Koga took another deep sip of his tea. “My people are set in our ways and becoming more so. We are quite secure, out here on our peninsula. We are strong, wealthy in material and flesh. We can defend our home and easily forget about the rest of the world. It worried me. It worried me after the war as we grew stronger still and all the more isolated. It worried me as the Voyant’s influence grew, and a madness took control of Saffron. It worried me as something changed in Kanto. It worried me until I found a young, scared but determined possibility poking around my borders.”
Koga set his tea down and refilled his cup. He was flying through this stuff, by now he must have drunk six cups to David’s one and a half.
“But that is not a conversation for now. I believe in my people. I know we can change for the better, and so I must hope they believe in me in the same way. I hope that answers your question, and you understand why, despite what your wishes are, that I must aid you. You have earned two awards from my city. One large, one small. Training is what I believe to be your greatest gain. You may ask for something else.”
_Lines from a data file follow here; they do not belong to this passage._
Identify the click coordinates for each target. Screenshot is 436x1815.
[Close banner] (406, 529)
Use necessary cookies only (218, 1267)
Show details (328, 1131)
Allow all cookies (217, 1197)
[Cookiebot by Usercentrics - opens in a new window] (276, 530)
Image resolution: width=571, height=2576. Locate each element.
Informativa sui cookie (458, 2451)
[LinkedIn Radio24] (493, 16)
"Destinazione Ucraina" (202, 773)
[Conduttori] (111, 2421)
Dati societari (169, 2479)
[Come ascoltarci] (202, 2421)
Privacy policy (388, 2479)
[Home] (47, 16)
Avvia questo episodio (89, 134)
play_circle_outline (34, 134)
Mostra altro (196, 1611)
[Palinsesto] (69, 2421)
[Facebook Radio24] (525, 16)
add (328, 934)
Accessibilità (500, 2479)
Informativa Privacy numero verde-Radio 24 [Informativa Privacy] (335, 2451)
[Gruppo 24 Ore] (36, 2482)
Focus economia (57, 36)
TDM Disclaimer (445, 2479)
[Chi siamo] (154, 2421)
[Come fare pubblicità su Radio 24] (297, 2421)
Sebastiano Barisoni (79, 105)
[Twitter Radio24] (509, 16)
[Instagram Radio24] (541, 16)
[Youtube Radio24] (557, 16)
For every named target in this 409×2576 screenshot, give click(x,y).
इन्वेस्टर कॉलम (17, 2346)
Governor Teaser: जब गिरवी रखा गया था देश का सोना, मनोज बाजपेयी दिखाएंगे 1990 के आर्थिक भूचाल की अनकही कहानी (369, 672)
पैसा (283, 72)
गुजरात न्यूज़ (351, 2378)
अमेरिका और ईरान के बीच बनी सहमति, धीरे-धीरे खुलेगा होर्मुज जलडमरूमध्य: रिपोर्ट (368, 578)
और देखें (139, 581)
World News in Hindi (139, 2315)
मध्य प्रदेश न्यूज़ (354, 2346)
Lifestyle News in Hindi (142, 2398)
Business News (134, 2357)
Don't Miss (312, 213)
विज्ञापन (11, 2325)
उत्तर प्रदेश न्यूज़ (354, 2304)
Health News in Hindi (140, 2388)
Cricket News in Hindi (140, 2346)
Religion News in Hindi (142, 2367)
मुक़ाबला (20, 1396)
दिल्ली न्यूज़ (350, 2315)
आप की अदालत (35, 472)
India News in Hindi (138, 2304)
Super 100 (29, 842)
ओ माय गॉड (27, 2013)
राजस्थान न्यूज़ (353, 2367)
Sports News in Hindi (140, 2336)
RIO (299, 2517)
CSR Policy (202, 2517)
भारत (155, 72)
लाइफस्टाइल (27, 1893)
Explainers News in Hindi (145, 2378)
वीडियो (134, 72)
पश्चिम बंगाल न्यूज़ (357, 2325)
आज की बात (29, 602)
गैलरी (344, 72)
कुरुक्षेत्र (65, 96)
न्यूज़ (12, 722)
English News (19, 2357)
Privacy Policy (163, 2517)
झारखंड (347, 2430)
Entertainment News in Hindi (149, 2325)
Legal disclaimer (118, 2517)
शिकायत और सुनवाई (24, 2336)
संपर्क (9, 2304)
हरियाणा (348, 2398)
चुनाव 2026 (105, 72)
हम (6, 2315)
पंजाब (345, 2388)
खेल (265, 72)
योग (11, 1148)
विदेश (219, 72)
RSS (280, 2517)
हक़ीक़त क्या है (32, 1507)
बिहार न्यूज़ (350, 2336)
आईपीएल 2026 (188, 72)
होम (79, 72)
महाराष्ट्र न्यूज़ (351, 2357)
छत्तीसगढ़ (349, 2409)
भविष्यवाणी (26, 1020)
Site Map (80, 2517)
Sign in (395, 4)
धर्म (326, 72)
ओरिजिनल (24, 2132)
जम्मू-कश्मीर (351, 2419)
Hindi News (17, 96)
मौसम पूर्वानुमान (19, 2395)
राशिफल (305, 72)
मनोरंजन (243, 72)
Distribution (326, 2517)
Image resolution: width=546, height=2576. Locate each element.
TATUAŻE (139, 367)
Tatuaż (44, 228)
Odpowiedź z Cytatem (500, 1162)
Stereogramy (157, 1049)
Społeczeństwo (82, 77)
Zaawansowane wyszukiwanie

David wasn’t happy with the explanation, the ambush, the questions or the lesson, but now he knew that he was talking to someone who apparently happily drank tea-possibly-poison every day. That was on the borderline of crazy, historical significance or not. Koga was also one of if not the most powerful person in the city, and that was a dangerous, concerning thing.
So instead of attempting to refuse, he asked “Training? Battling training here? Or for Poison types and Venonat?”
Koga smiled, but it didn’t quite reach his eyes. “Training.”
And suddenly all David wanted was to get out, get his Pokemon healed and forget this all. He was done with these games, these questions and these revelations. He wanted out. He would agree to nearly anything to get out.
“Alright. What time tomorrow?”
Koga told him, and David felt all the more tired.
-.-
A woman collected him from the room and led him through the maze that was the Fuchsia gym. He had to stop off at the reception to sign some paperwork to acknowledge the loss by forfeit, but thankfully it was all ready for him.
The air outside the gym was fresh and warm. It was still city air, but there was that hint of damp and the underlying taste of peat.
David started to jog, following signs and choosing larger roads. The larger streets, the visitor streets always led to the Pokecenter in Fuchsia.
His hand tingled where tea had spilled, and David idly wondered if the Pokecenter would treat people in an emergency, and what would happen tomorrow morning to Fuchsia if he with his few sips needed treatment. It worried him, that it was just an idle thought, but he was too tired to really care.